Chłopak spojrzał na mnie, a na jego ustach pojawił się szeroki uśmiech. Szybko skinął energicznie głową, a ja znów spojrzałam na pnącą się drabince.

- To na pewno się nie zerwie? - zapytałam podchodząc bliżej i objęłam ręką jedną z rurek drabiny. Wyglądało jakby miało dać radę.

- Sprawdzałem to - powiedział. - Jak byłem mały.

Przeniosłam na niego zszokowany wzrok. Chłopak roześmiał się widząc moją minę. Fuknęłam i postawiłam pierwszą nogę na szczeblu, a potem już wszystko szło automatycznie. Gdy stałam już na samej górze zawiał mocniejszy wiatr, który lekko zmierzwił moje i tak nie ułożone włosy.

- Podoba się? - zapytał Olivier stojący za mną

Popatrzyłam w oczy i widziałam, że jest zdenerwowany i czeka na moją odpowiedź.

- Jest pięknie - odpowiedziałam podchodząc bliżej.

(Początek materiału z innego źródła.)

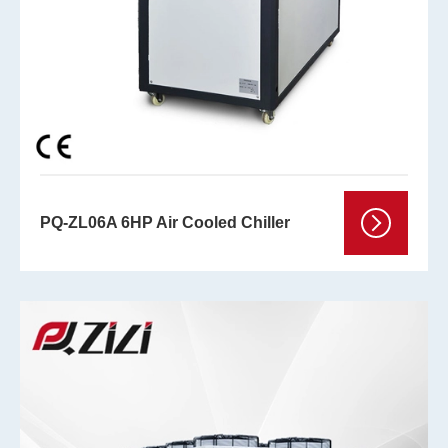
PQ-ZL06A 6HP Air Cooled Chiller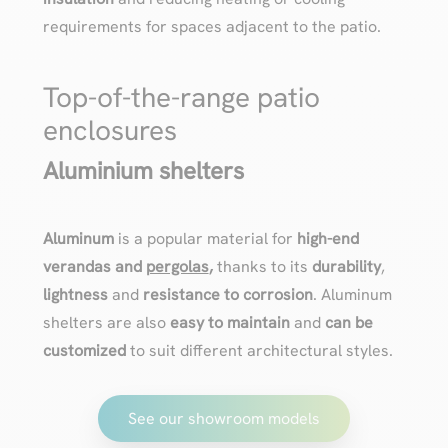
requirements for spaces adjacent to the patio.
Top-of-the-range patio
enclosures
Aluminium shelters
Aluminum
is a popular material for
high-end
verandas and
pergolas
,
thanks to its
durability
,
lightness
and
resistance to corrosion
. Aluminum
shelters are also
easy to maintain
and
can be
customized
to suit different architectural styles.
See our showroom models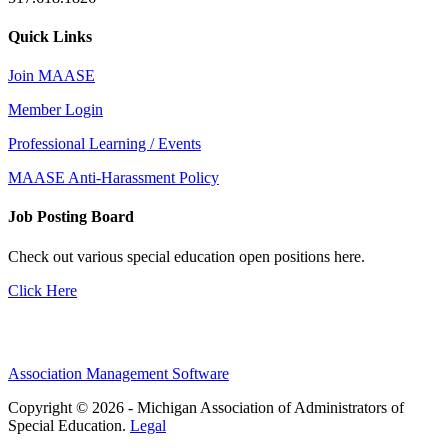
Quick Links
Join MAASE
Member Login
Professional Learning / Events
MAASE Anti-Harassment Policy
Job Posting Board
Check out various special education open positions here.
Click Here
Association Management Software
Copyright © 2026 - Michigan Association of Administrators of
Special Education.
Legal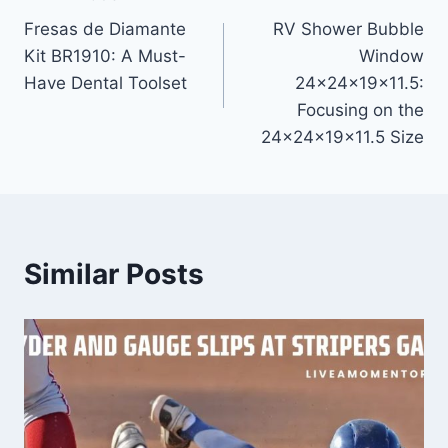
Post
Fresas de Diamante
RV Shower Bubble
navigation
Kit BR1910: A Must-
Window
Have Dental Toolset
24x24x19x11.5:
Focusing on the
24x24x19x11.5 Size
Similar Posts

Mogłam zauważyć jak czarnowłosy odetchnął z ulgą.

- Adel... - zaczął Olivier, a jego twarz się zmieniła. Teraz był poważny. - Nadszedł czas, na który tyle czasu czekałem. Wreszcie do mnie wróciłaś, i możesz mówić wszytko, ale dla mnie jest to naprawdę ważne. Przez długi czas wzbraniałem się przed uczuciami do ciebie, ale teraz jestem pewny. To ty wzbudzasz we mnie uczucia, których nie wzbudzał nikt inny. Wiem, że to przy tobie chce spędzić resztę życia. Tylko ty mnie uszczęśliwiasz i to tylko ciebie chcę. Przy tobie chce się rano budzić i to ciebie trzymać w ramionach i chronić przed wszystkim co złe. Adeline Jones, czy uczysz mnie najszczęśliwszym człowiekiem i zgodzisz się zostać tą jedyną... moją jedyną?